Quentin essuya méthodiquement son rasoir sur une plaque de caoutchouc pendue sous le portrait du grand-père de Suzanne et le referma avec un claquement sec.

— Suzanne, déclara-t-il placidement, tu n’as que des qualités ; physiquement, tu as vieilli telle que je pouvais l’espérer ; en ce moment même, tu es parfaite dans ton double rôle d’épouse et d’hôtelière, mais tu m’ennuies, tout bêtement tu m’ennuies… Je ne vois pas en quoi ce que tu sais de M. Fouquet peut te rassurer ; en revanche, à ta place je m’inquiéterais d’avoir un mari qui vient de découvrir que tout ce qui était rassurant était ennuyeux, comme ces souvenirs qui nous entourent, dont on ne peut rien retrancher, auxquels on ne peut rien ajouter, parmi lesquels nous allons bientôt prendre la pose à notre tour ; car nous arrivons à la dernière étape de notre vie… Alors, de l’imprévu, moi, brusquement, j’en demande encore et je le prends où il se trouve. Je ne veux pas qu’à mon côté on s’acharne à le réduire sitôt qu’il se présente.

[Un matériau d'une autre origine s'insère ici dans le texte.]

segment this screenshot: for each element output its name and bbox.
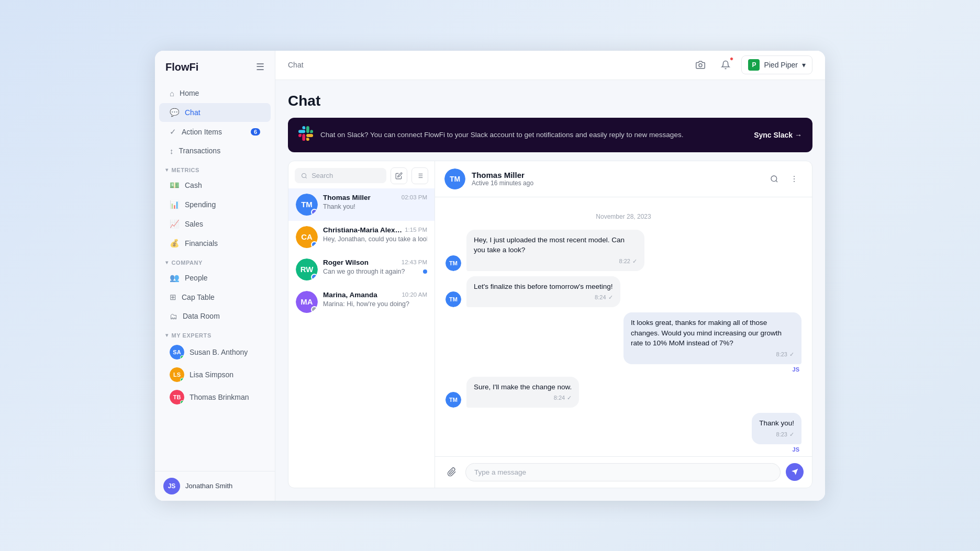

— Tu as bien caché ton jeu depuis dix ans.

— C’est faux. Je n’avais aucun effort à accomplir pour me plier aux disciplines que je m’imposais. Le sang-froid, la précision, l’exactitude, peut-être ne les ai-je poussés à l’extrême que parce que ces vertus ne me sont pas naturelles précisément, mais ce jeu ne me pesait pas jusqu’à ces derniers jours ; j’y trouvais même une satisfaction.

Quentin achevait de nouer sa cravate, garnissait ses poches avec des gestes machinaux qui répartissaient infailliblement les porte-cartes, les portefeuilles, les porte-clefs et les calepins en divers endroits de sa personne, lui conférant un lest supplémentaire. Suzanne essaya de se persuader qu’un homme ainsi bardé ne pouvait s’égarer bien loin : tout ce qui attache ou retient conservait une signification sur cette route.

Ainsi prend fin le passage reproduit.